ANGST VOR DEM ENDE
: Besser in die Kantine

Wollt ihr Elektro oder lieber mit dem Arsch wackeln?

In der Reihe vor uns sitzt ein ergrautes Ehepaar, er löst noch flugs ein Sudoku-Rätsel, sie poliert ihre Brille. Es ist 19.34 Uhr. Jemand beginnt aggressiv zu klatschen. Das Gorki ist der Punk unter den Staatstheatern, hier fängt man nicht mal pünktlich an. Hier malt man sich die Blusen über die nackten Brüste und steppt den Heiner Müller. Meinetwegen hätte das gar nicht anfangen müssen. Es dauert auch wieder zu lang, jedes Stück scheint Angst vor seinem Ende zu haben, immer kommt noch einer aus den Kulissen gekrochen, da stehen sogar die Toten wieder auf, bekommt jeder noch einen letzten Monolog. Danach brauchen wir dringend ein Bier und was zu essen. In der Kantine sind wir die Ersten. Es gibt Kartoffelsalat, Spaghetti Bolognese und Brezeln. In allen Theatern nagt man früher oder später an einer trockenen Brezel. Ein paar Besucher kommen herein und bleiben nicht lang. Wir holen uns ein zweites Bier, stellen die leeren Flaschen in den Kasten an der Theke, wie befohlen, und ziehen um in den Raucherraum, wo die gesamte Mischpoke sitzt. Es gibt Wodka aus Plastikbechern, jeder ist lauter als der andere, die Barfrau reißt die Tür auf und brüllt: Wollt ihr Elektro oder lieber mit dem Arsch wackeln?

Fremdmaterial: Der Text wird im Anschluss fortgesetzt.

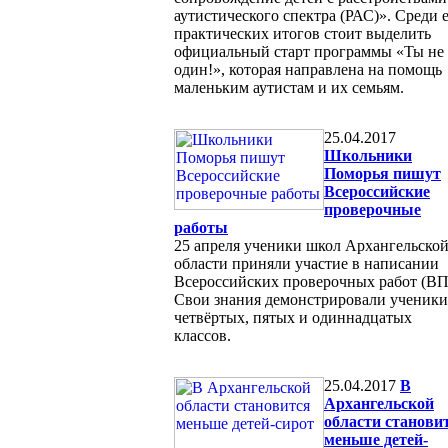
аутистического спектра (РАС)». Среди 
практических итогов стоит выделить
официальный старт программы «Ты не
один!», которая направлена на помощь
маленьким аутистам и их семьям.
25.04.2017
Школьники
Поморья пишут
Всероссийские
проверочные
работы
25 апреля ученики школ Архангельско
области приняли участие в написании
Всероссийских проверочных работ (ВП
Свои знания демонстрировали ученики
четвёртых, пятых и одиннадцатых
классов.
25.04.2017
В
Архангельской
области станови
меньше детей-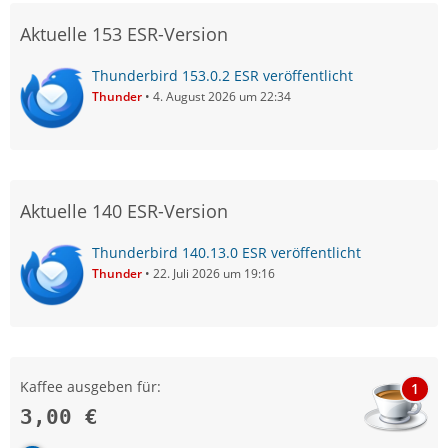
Aktuelle 153 ESR-Version
Thunderbird 153.0.2 ESR veröffentlicht
Thunder
4. August 2026 um 22:34
Aktuelle 140 ESR-Version
Thunderbird 140.13.0 ESR veröffentlicht
Thunder
22. Juli 2026 um 19:16
Kaffee ausgeben für:
1
3,00 €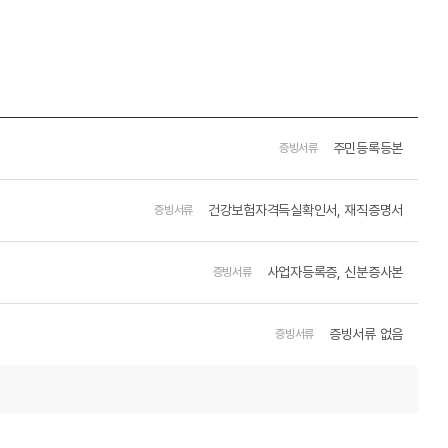
주민등록등본
증빙서류
건강보험자격득실확인서, 재직증명서
증빙서류
사업자등록증, 신분증사본
증빙서류
증빙서류 없음
증빙서류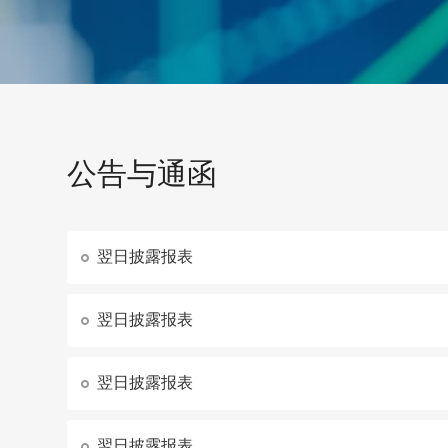
公告与通函
翌日披露报表
翌日披露报表
翌日披露报表
翌日披露报表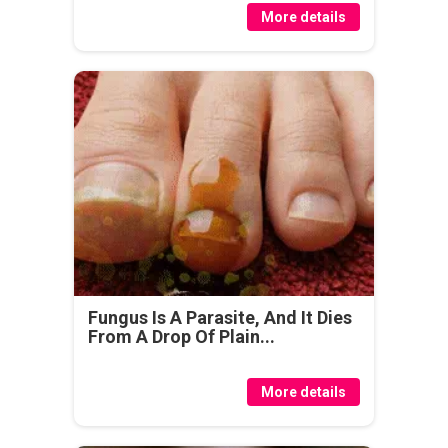
More details
Fungus Is A Parasite, And It Dies
From A Drop Of Plain...
More details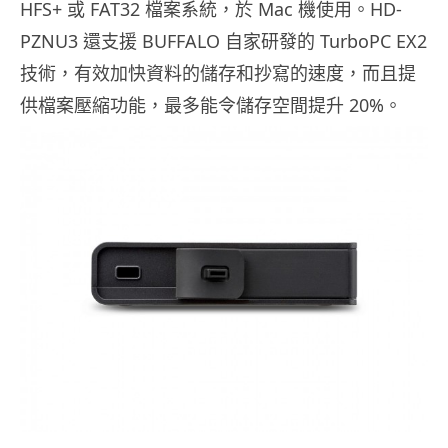
HFS+ 或 FAT32 檔案系統，於 Mac 機使用。HD-
PZNU3 還支援 BUFFALO 自家研發的 TurboPC EX2
技術，有效加快資料的儲存和抄寫的速度，而且提
供檔案壓縮功能，最多能令儲存空間提升 20%。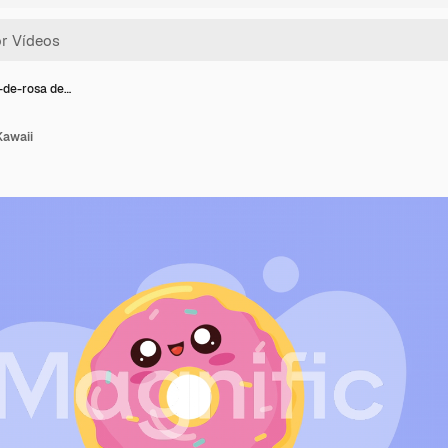
-de-rosa de…
Kawaii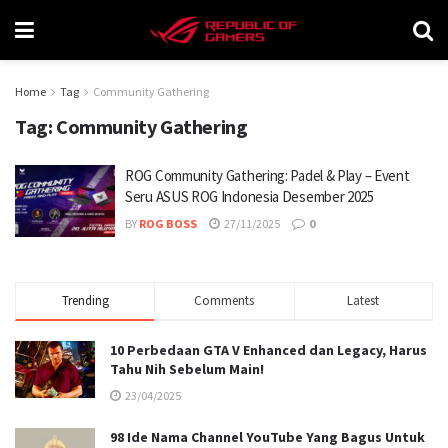
Home
Tag
Community Gathering
Tag:
Community Gathering
ROG Community Gathering: Padel & Play – Event
Seru ASUS ROG Indonesia Desember 2025
BY
ROG BOSS
27/11/2025
0
Trending
Comments
Latest
10 Perbedaan GTA V Enhanced dan Legacy, Harus
Tahu Nih Sebelum Main!
23/04/2025
98 Ide Nama Channel YouTube Yang Bagus Untuk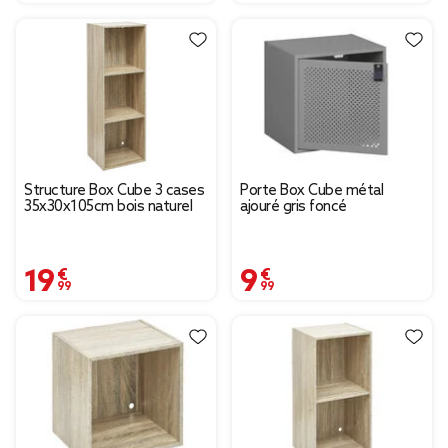
Structure Box Cube 3 cases
Porte Box Cube métal
35x30x105cm bois naturel
ajouré gris foncé
19,99 €
9,99 €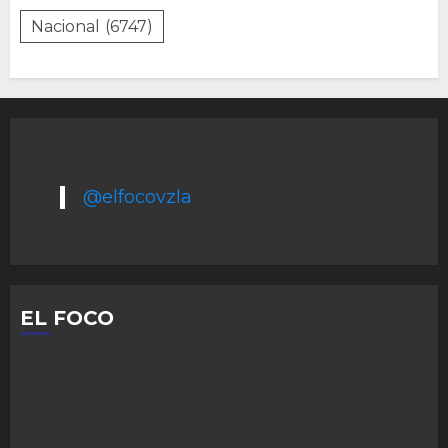
Nacional
(6747)
@elfocovzla
EL FOCO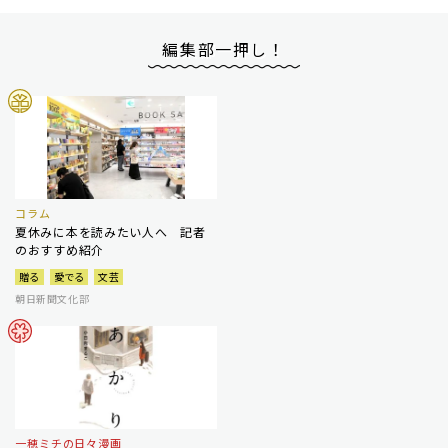
編集部一押し！
コラム
夏休みに本を読みたい人へ 記者
のおすすめ紹介
贈る
愛でる
文芸
朝日新聞文化部
一穂ミチの日々漫画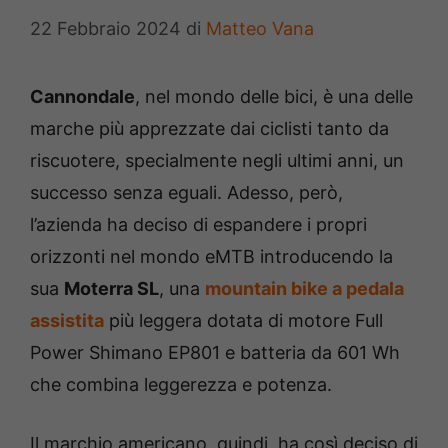
22 Febbraio 2024
di
Matteo Vana
Cannondale
, nel mondo delle bici, è una delle
marche più apprezzate dai ciclisti tanto da
riscuotere, specialmente negli ultimi anni, un
successo senza eguali. Adesso, però,
l’azienda ha deciso di espandere i propri
orizzonti nel mondo eMTB introducendo la
sua
Moterra SL
, una
mountain bike a pedala
assistita
più leggera dotata di motore Full
Power Shimano EP801 e batteria da 601 Wh
che combina leggerezza e potenza.
Il marchio americano, quindi, ha così deciso di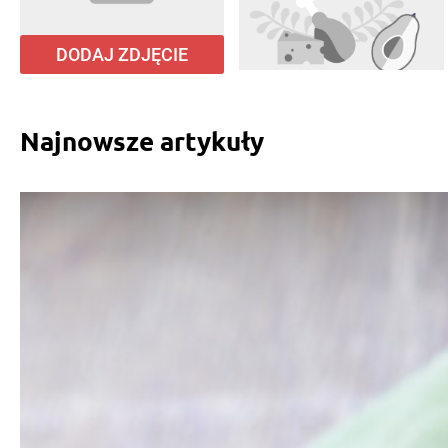
DODAJ ZDJĘCIE
Najnowsze artykuły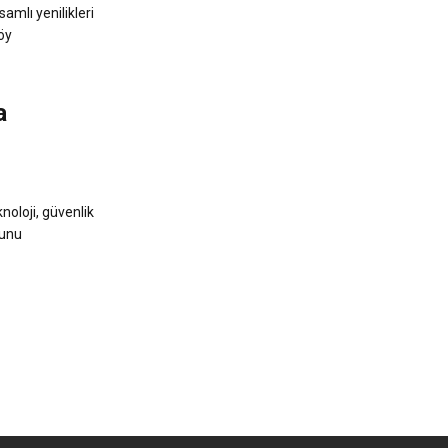
mlı yenilikleri
öy
a
noloji, güvenlik
hunu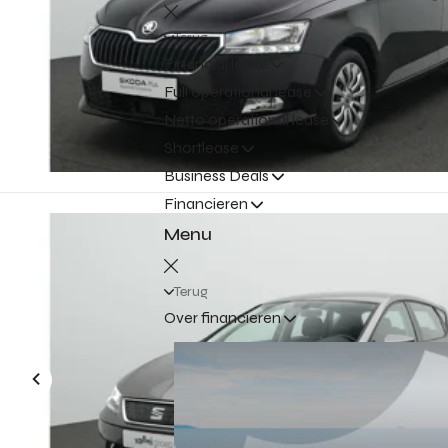
Terug
Financial lease
Full operational lease
Netto operational lease
Shortlease
Business Deals
Financieren
Menu
Terug
Over financieren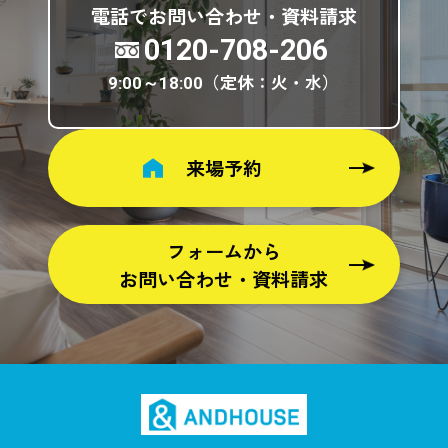
電話でお問い合わせ・資料請求
0120-708-206
（定休：火・水）
9:00～18:00
来場予約
フォームから
お問い合わせ・資料請求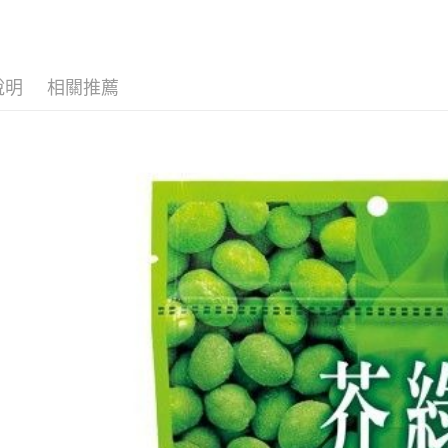
AFTEE先
1.本服務
2.付款方
相關說明
流程，驗
【關於「A
ATM付款
完成交易
AFTEE
3.實際核
便利好安
說明
相關推薦
4.訂單成
１．簡單
消。如遇
２．便利
運送方式
無法說明
３．安心
【繳款方
付款後全
1.分期款
【「AFT
醒簡訊。
每筆NT$7
１．於結帳
2.透過簡
付」結帳
帳／街口支
付款後7-1
２．訂單
３．收到繳
每筆NT$7
【注意事
／ATM／
1.本服務
※ 請注意
宅配
用戶於交
絡購買商品
款買賣價
先享後付
每筆NT$1
2.基於同
※ 交易是
資料（包
是否繳費成
京站台北店
用，由本
付客戶支
請自備購
3.完整用
免運費
【注意事
１．透過由
交易，需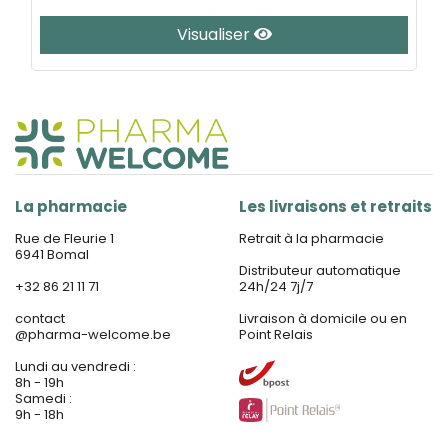
Visualiser
La pharmacie
Les livraisons et retraits
Rue de Fleurie 1
Retrait à la pharmacie
6941 Bomal
Distributeur automatique
+32 86 21 11 71
24h/24 7j/7
contact
Livraison à domicile ou en
@
pharma-welcome.be
Point Relais
Lundi au vendredi :
8h - 19h
Samedi :
9h - 18h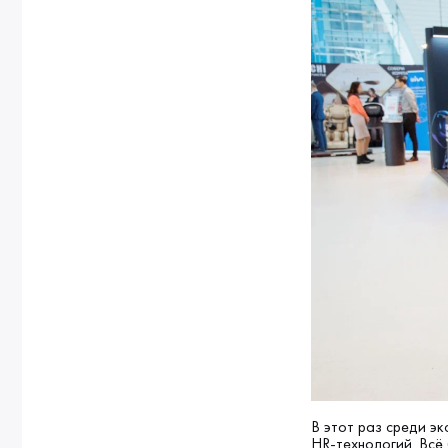
В этот раз среди э
HR-технологий. Всё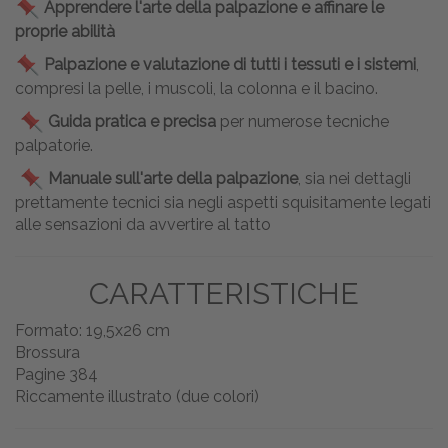
Apprendere l'arte della palpazione e affinare le
proprie abilità
Palpazione e valutazione di tutti i tessuti e i sistemi
,
compresi la pelle, i muscoli, la colonna e il bacino.
Guida pratica e precisa
per numerose tecniche
palpatorie.
Manuale sull'arte della palpazione
, sia nei dettagli
prettamente tecnici sia negli aspetti squisitamente legati
alle sensazioni da avvertire al tatto
CARATTERISTICHE
Formato: 19,5x26 cm
Brossura
Pagine 384
Riccamente illustrato (due colori)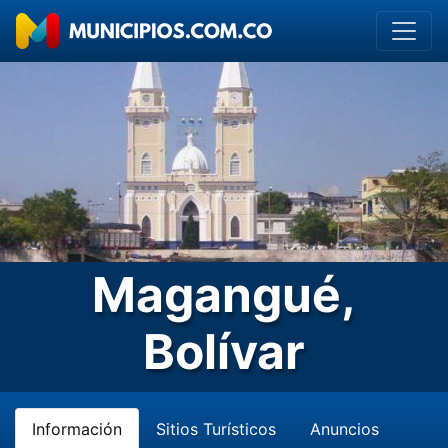
Magangué,
Bolívar
Información
Sitios Turísticos
Anuncios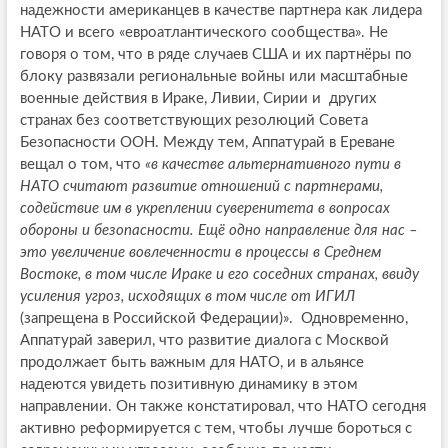
надежности американцев в качестве партнера как лидера
НАТО и всего «евроатлантического сообщества». Не
говоря о том, что в ряде случаев США и их партнёры по
блоку развязали региональные войны или масштабные
военные действия в Ираке, Ливии, Сирии и других
странах без соответствующих резолюций Совета
Безопасности ООН. Между тем, Аппатурай в Ереване
вещал о том, что
«в качестве альтернативного пути в
НАТО считают развитие отношений с партнерами,
содействие им в укреплении суверенитета в вопросах
обороны и безопасности. Ещё одно направление для нас –
это увеличение вовлеченности в процессы в Среднем
Востоке, в том числе Ираке и его соседних странах, ввиду
усиления угроз, исходящих в том числе от ИГИЛ
(запрещена в Российской Федерации)». Одновременно,
Аппатурай заверил, что развитие диалога с Москвой
продолжает быть важным для НАТО, и в альянсе
надеются увидеть позитивную динамику в этом
направлении. Он также констатировал, что НАТО сегодня
активно реформируется с тем, чтобы лучше бороться с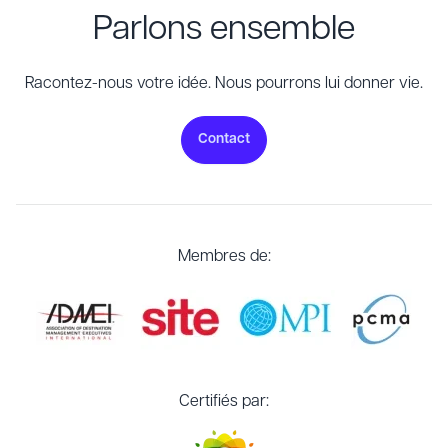
Parlons ensemble
Racontez-nous votre idée. Nous pourrons lui donner vie.
Contact
Membres de:
Certifiés par: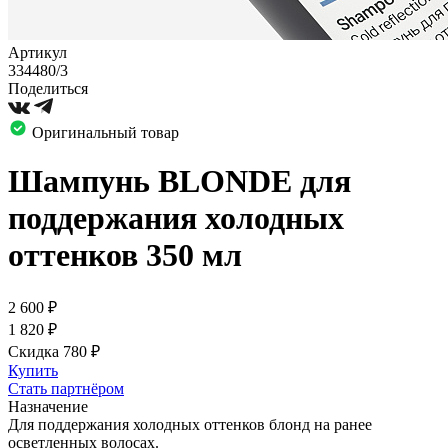
Артикул
334480/3
Поделиться
Оригинальный товар
Шампунь BLONDE для
поддержания холодных
оттенков 350 мл
2 600
₽
1 820
₽
Скидка 780
₽
Купить
Стать партнёром
Назначение
Для поддержания холодных оттенков блонд на ранее
осветленных волосах.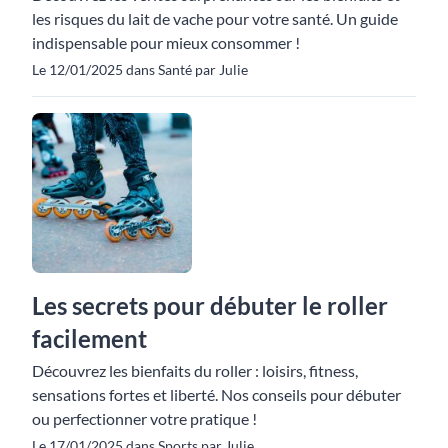
les risques du lait de vache pour votre santé. Un guide
indispensable pour mieux consommer !
Le 12/01/2025 dans Santé par Julie
Les secrets pour débuter le roller
facilement
Découvrez les bienfaits du roller : loisirs, fitness,
sensations fortes et liberté. Nos conseils pour débuter
ou perfectionner votre pratique !
Le 17/01/2025 dans Sports par Julie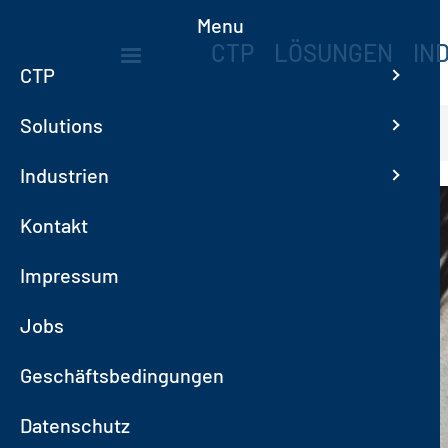
Direkt zum Inhalt
Menu
MAIN NAVIGA
CTP
LÖSUNGEN
IN
CTP
Solutions
Startseite
Jobs
Industrien
Kontakt
Impressum
Jobs
Geschäftsbedingungen
Datenschutz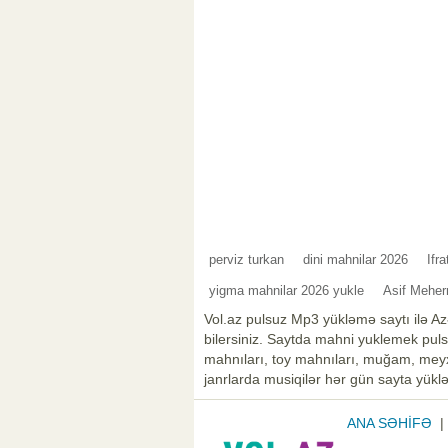
perviz turkan
dini mahnilar 2026
Ifr
yigma mahnilar 2026 yukle
Asif Meher
Vol.az pulsuz Mp3 yükləmə saytı ilə Az
bilersiniz. Saytda mahni yuklemek pulsu
mahnıları, toy mahnıları, muğam, meyxa
janrlarda musiqilər hər gün sayta yüklə
ANA SƏHİFƏ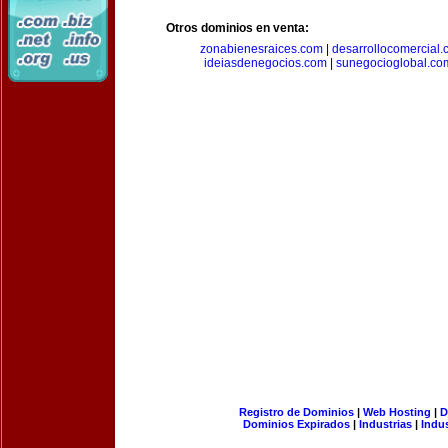
Otros dominios en venta:
zonabienesraices.com
|
desarrollocomercial
ideiasdenegocios.com
|
sunegocioglobal.co
Registro de Dominios
|
Web Hosting
|
D
Dominios Expirados
|
Industrias
|
Indu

Arsch wackeln!, brüllt es zurück und geht auch gleich los. Die Souffleuse wankt nach Hause. Wir sind die einzigen Gäste, alle anderen gehören dazu. Eine wenig talentierte Schauspielerin, die davon noch nichts ahnt, springt auf den Tisch und biegt den Oberkörper so weit nach hinten, bis ihr langes Haar irgendwem die Nase kitzelt. So ist das: Wer es auf der Bühne nicht bringt, muss in der Kantine auf dem Tisch tanzen. „Happy“ scheppert es aus den Boxen, ihr Hintern kreist und der Kollege steht mit ausgebreiteten Armen auf dem Stuhl und schreit: Ich bin Lars Eidinger! (Das nächste Mal spare ich mir das Theater und komme gleich hierher.)